On Monday, 6 of us gathered in the Lady Chapel for an Iona Eucharist. Hugger Steward & I had gone overboard with tea lights & fairy lights & there was lots and lots of beautiful silence. Such a good place to begin our journey towards the cross.
I found myself almost unable to continue as I read those searingly honest words from the Prayer of Consecration
"our hands are empty, our hearts are sometimes full of wrong things"
Every time, something in liturgy from Iona forces me to halt, to really hear the words I am saying. That's not a comfortable process - but it's a good one.

Tuesday, we walked the stations of the cross - such a small group that I worried that Jesus might feel lonely. When I was a child, I was much perturbed by the huge crucifix outside Christ Church, St Leonards-on-Sea
"Is it nothing to you, all you that pass by?" it enquired as we chugged past on the 76 bus - and I always hated that sense of dersertion, of nobody seeing the depths of His pain. Last night, as a bare handful followed the via dolorosa, those feelings re-awakened. Each year in Holy Week I try vainly to protect Jesus, in all his frail humanity, from what lies ahead...last night I worried that we were adding to the hurt. Station 3 of Experoence Easter focussed on Christ's loneliness in the garden, inviting the children to make models to remember times when they had felt alone or afraid. Being the children they are, they made even their fears rather beautiful - an unexpected bloom in the garden. As a handful of families walked the trail on Saturday, another mum and I agreed that our worst fear was of leaving our children - that our failure to feel OK about trusting those beloved offspring to a world without us was a distressing indicator of the state of our faith. But our God knows about feeling alone - so maybe it will be alright.

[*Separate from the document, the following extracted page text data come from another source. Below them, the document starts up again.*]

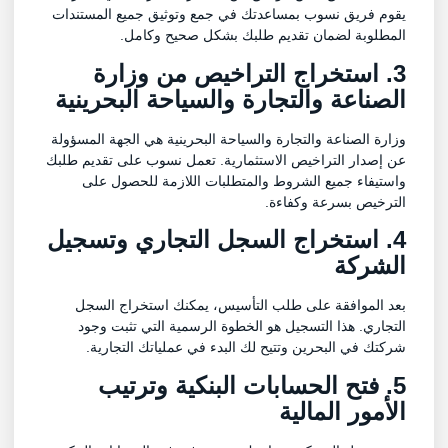
يقوم فريق نسوب بمساعدتك في جمع وتوثيق جميع المستندات
المطلوبة لضمان تقديم طلبك بشكل صحيح وكامل.
3. استخراج التراخيص من وزارة
الصناعة والتجارة والسياحة البحرينية
وزارة الصناعة والتجارة والسياحة البحرينية هي الجهة المسؤولة
عن إصدار التراخيص الاستثمارية. تعمل نسوب على تقديم طلبك
واستيفاء جميع الشروط والمتطلبات اللازمة للحصول على
الترخيص بسرعة وكفاءة.
4. استخراج السجل التجاري وتسجيل
الشركة
بعد الموافقة على طلب التأسيس، يمكنك استخراج السجل
التجاري. هذا التسجيل هو الخطوة الرسمية التي تثبت وجود
شركتك في البحرين وتتيح لك البدء في عملياتك التجارية.
5. فتح الحسابات البنكية وترتيب
الأمور المالية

Tonight was Tenebrae - which I loved. The same small nucleus, joined by just a few more, we gathered by the high altar. As we shared the Passion narrative together the darkness grew & shadows lengthened. In a kind of mirror image of the Holy Saturday Vigil, we sat listening to stories in a dark that increased as each candle was extinguished...I took the Christ candle out as the Dufflepud read the last words from the cross
Eli, eli, lamma sabacthani.
Hiding in the vestry all was quiet til I banged a metal tray relentlessly...
Earthquakes, the veil of the Temple rent asunder, graves giving up their dead. Then the Christ light returned & we heard once again of Isaiah's Suffering Servant
"Surely he has bourne our grief and carried our sorrows".

Maybe not such a quiet week for we who have been there.

2 comments:

Unknown said...

No, not quiet at all, so much happening.

Graham said...

Thank you for your calm thoughtfulness.

I just read this after coming downstairs and saying to my wife that 'I wish Easter didn't feel like such a production line.'

Your article got me back to where I need to be.